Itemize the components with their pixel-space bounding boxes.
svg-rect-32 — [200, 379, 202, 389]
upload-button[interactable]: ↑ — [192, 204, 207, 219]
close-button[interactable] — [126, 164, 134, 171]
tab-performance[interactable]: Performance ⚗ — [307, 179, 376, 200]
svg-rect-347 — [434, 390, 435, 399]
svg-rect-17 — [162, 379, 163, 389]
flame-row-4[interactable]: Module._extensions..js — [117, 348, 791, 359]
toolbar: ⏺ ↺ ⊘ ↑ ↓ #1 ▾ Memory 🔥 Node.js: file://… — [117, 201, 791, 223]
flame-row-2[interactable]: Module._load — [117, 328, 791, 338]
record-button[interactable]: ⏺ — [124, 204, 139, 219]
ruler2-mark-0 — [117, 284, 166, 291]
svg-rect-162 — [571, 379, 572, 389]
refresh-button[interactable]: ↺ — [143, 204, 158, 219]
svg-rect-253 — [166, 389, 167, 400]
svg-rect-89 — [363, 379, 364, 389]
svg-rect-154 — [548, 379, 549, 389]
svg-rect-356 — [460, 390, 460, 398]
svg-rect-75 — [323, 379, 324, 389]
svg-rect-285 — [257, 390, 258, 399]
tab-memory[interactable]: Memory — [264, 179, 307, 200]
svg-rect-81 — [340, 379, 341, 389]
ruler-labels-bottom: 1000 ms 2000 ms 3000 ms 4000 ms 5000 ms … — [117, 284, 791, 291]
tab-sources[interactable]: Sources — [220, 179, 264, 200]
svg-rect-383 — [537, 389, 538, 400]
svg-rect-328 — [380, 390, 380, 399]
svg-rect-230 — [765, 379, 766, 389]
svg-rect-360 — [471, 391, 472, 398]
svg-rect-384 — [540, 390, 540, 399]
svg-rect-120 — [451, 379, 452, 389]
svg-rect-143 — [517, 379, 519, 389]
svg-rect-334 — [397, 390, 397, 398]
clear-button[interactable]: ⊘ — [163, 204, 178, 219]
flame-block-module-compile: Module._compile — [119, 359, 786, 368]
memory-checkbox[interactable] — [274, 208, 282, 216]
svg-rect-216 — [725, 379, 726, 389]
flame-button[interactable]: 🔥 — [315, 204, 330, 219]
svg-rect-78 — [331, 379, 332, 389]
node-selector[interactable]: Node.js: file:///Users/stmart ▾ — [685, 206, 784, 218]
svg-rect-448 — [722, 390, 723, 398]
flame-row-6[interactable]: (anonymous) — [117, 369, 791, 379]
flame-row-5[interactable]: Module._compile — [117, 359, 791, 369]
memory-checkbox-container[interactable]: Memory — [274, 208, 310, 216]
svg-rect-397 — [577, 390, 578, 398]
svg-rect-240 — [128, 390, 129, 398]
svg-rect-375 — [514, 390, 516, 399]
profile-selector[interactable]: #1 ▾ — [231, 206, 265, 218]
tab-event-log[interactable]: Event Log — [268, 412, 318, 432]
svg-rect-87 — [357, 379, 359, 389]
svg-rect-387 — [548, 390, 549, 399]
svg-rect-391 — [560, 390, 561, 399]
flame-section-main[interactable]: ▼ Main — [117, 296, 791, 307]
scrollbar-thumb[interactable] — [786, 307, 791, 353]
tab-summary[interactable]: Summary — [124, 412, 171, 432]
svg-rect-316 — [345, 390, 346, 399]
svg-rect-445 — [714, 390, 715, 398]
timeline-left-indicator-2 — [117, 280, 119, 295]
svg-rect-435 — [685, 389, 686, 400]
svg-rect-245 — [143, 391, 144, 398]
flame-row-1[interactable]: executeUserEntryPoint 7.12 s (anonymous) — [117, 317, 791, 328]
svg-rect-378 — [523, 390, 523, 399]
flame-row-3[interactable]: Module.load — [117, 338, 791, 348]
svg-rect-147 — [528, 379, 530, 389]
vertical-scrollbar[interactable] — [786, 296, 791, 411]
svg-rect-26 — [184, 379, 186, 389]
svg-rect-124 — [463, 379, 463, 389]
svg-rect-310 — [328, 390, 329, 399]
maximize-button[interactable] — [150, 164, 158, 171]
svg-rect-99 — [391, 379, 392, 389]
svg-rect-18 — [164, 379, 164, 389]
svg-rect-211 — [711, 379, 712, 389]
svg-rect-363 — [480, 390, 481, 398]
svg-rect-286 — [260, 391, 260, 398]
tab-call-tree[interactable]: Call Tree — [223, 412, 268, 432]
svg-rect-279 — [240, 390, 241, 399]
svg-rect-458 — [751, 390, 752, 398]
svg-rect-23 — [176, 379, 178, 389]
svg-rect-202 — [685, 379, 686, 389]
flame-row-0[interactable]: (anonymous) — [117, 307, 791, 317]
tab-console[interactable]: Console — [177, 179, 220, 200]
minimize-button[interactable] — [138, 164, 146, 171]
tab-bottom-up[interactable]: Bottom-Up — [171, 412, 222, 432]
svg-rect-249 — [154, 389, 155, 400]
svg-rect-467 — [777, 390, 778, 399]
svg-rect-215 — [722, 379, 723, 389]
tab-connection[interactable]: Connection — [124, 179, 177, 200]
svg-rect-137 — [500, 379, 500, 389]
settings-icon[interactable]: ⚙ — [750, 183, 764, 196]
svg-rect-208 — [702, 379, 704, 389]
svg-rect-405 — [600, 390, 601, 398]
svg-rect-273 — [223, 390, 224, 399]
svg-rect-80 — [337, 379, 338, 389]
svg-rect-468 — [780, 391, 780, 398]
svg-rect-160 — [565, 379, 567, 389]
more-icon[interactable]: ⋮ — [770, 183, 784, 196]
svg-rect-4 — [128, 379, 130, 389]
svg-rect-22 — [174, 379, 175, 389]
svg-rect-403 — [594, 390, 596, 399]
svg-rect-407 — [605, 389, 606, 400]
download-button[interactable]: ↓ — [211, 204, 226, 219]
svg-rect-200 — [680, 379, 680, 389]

**Problem statement**
Output the material above in full. Change nothing.

**Task output**
Itemize the components with their pixel-space bounding boxes.
svg-rect-32 — [200, 379, 202, 389]
upload-button[interactable]: ↑ — [192, 204, 207, 219]
close-button[interactable] — [126, 164, 134, 171]
tab-performance[interactable]: Performance ⚗ — [307, 179, 376, 200]
svg-rect-347 — [434, 390, 435, 399]
svg-rect-17 — [162, 379, 163, 389]
flame-row-4[interactable]: Module._extensions..js — [117, 348, 791, 359]
toolbar: ⏺ ↺ ⊘ ↑ ↓ #1 ▾ Memory 🔥 Node.js: file://… — [117, 201, 791, 223]
flame-row-2[interactable]: Module._load — [117, 328, 791, 338]
record-button[interactable]: ⏺ — [124, 204, 139, 219]
ruler2-mark-0 — [117, 284, 166, 291]
svg-rect-162 — [571, 379, 572, 389]
refresh-button[interactable]: ↺ — [143, 204, 158, 219]
svg-rect-253 — [166, 389, 167, 400]
svg-rect-89 — [363, 379, 364, 389]
svg-rect-154 — [548, 379, 549, 389]
svg-rect-356 — [460, 390, 460, 398]
svg-rect-75 — [323, 379, 324, 389]
svg-rect-285 — [257, 390, 258, 399]
tab-memory[interactable]: Memory — [264, 179, 307, 200]
svg-rect-81 — [340, 379, 341, 389]
ruler-labels-bottom: 1000 ms 2000 ms 3000 ms 4000 ms 5000 ms … — [117, 284, 791, 291]
tab-sources[interactable]: Sources — [220, 179, 264, 200]
svg-rect-383 — [537, 389, 538, 400]
svg-rect-328 — [380, 390, 380, 399]
svg-rect-230 — [765, 379, 766, 389]
svg-rect-360 — [471, 391, 472, 398]
svg-rect-384 — [540, 390, 540, 399]
svg-rect-120 — [451, 379, 452, 389]
svg-rect-143 — [517, 379, 519, 389]
svg-rect-334 — [397, 390, 397, 398]
clear-button[interactable]: ⊘ — [163, 204, 178, 219]
flame-block-module-compile: Module._compile — [119, 359, 786, 368]
memory-checkbox[interactable] — [274, 208, 282, 216]
svg-rect-216 — [725, 379, 726, 389]
flame-button[interactable]: 🔥 — [315, 204, 330, 219]
svg-rect-78 — [331, 379, 332, 389]
node-selector[interactable]: Node.js: file:///Users/stmart ▾ — [685, 206, 784, 218]
svg-rect-448 — [722, 390, 723, 398]
flame-row-6[interactable]: (anonymous) — [117, 369, 791, 379]
flame-row-5[interactable]: Module._compile — [117, 359, 791, 369]
memory-checkbox-container[interactable]: Memory — [274, 208, 310, 216]
svg-rect-397 — [577, 390, 578, 398]
svg-rect-240 — [128, 390, 129, 398]
svg-rect-375 — [514, 390, 516, 399]
profile-selector[interactable]: #1 ▾ — [231, 206, 265, 218]
tab-event-log[interactable]: Event Log — [268, 412, 318, 432]
svg-rect-87 — [357, 379, 359, 389]
svg-rect-387 — [548, 390, 549, 399]
svg-rect-391 — [560, 390, 561, 399]
flame-section-main[interactable]: ▼ Main — [117, 296, 791, 307]
scrollbar-thumb[interactable] — [786, 307, 791, 353]
tab-summary[interactable]: Summary — [124, 412, 171, 432]
svg-rect-316 — [345, 390, 346, 399]
svg-rect-445 — [714, 390, 715, 398]
timeline-left-indicator-2 — [117, 280, 119, 295]
svg-rect-435 — [685, 389, 686, 400]
svg-rect-245 — [143, 391, 144, 398]
flame-row-1[interactable]: executeUserEntryPoint 7.12 s (anonymous) — [117, 317, 791, 328]
svg-rect-378 — [523, 390, 523, 399]
flame-row-3[interactable]: Module.load — [117, 338, 791, 348]
svg-rect-147 — [528, 379, 530, 389]
vertical-scrollbar[interactable] — [786, 296, 791, 411]
svg-rect-26 — [184, 379, 186, 389]
svg-rect-124 — [463, 379, 463, 389]
svg-rect-310 — [328, 390, 329, 399]
maximize-button[interactable] — [150, 164, 158, 171]
svg-rect-99 — [391, 379, 392, 389]
svg-rect-18 — [164, 379, 164, 389]
svg-rect-211 — [711, 379, 712, 389]
svg-rect-363 — [480, 390, 481, 398]
svg-rect-286 — [260, 391, 260, 398]
tab-call-tree[interactable]: Call Tree — [223, 412, 268, 432]
svg-rect-279 — [240, 390, 241, 399]
svg-rect-458 — [751, 390, 752, 398]
svg-rect-23 — [176, 379, 178, 389]
svg-rect-202 — [685, 379, 686, 389]
flame-row-0[interactable]: (anonymous) — [117, 307, 791, 317]
tab-console[interactable]: Console — [177, 179, 220, 200]
minimize-button[interactable] — [138, 164, 146, 171]
tab-bottom-up[interactable]: Bottom-Up — [171, 412, 222, 432]
svg-rect-249 — [154, 389, 155, 400]
svg-rect-467 — [777, 390, 778, 399]
svg-rect-215 — [722, 379, 723, 389]
tab-connection[interactable]: Connection — [124, 179, 177, 200]
svg-rect-137 — [500, 379, 500, 389]
settings-icon[interactable]: ⚙ — [750, 183, 764, 196]
svg-rect-208 — [702, 379, 704, 389]
svg-rect-405 — [600, 390, 601, 398]
svg-rect-273 — [223, 390, 224, 399]
svg-rect-80 — [337, 379, 338, 389]
svg-rect-468 — [780, 391, 780, 398]
svg-rect-160 — [565, 379, 567, 389]
more-icon[interactable]: ⋮ — [770, 183, 784, 196]
svg-rect-4 — [128, 379, 130, 389]
svg-rect-22 — [174, 379, 175, 389]
svg-rect-403 — [594, 390, 596, 399]
svg-rect-407 — [605, 389, 606, 400]
download-button[interactable]: ↓ — [211, 204, 226, 219]
svg-rect-200 — [680, 379, 680, 389]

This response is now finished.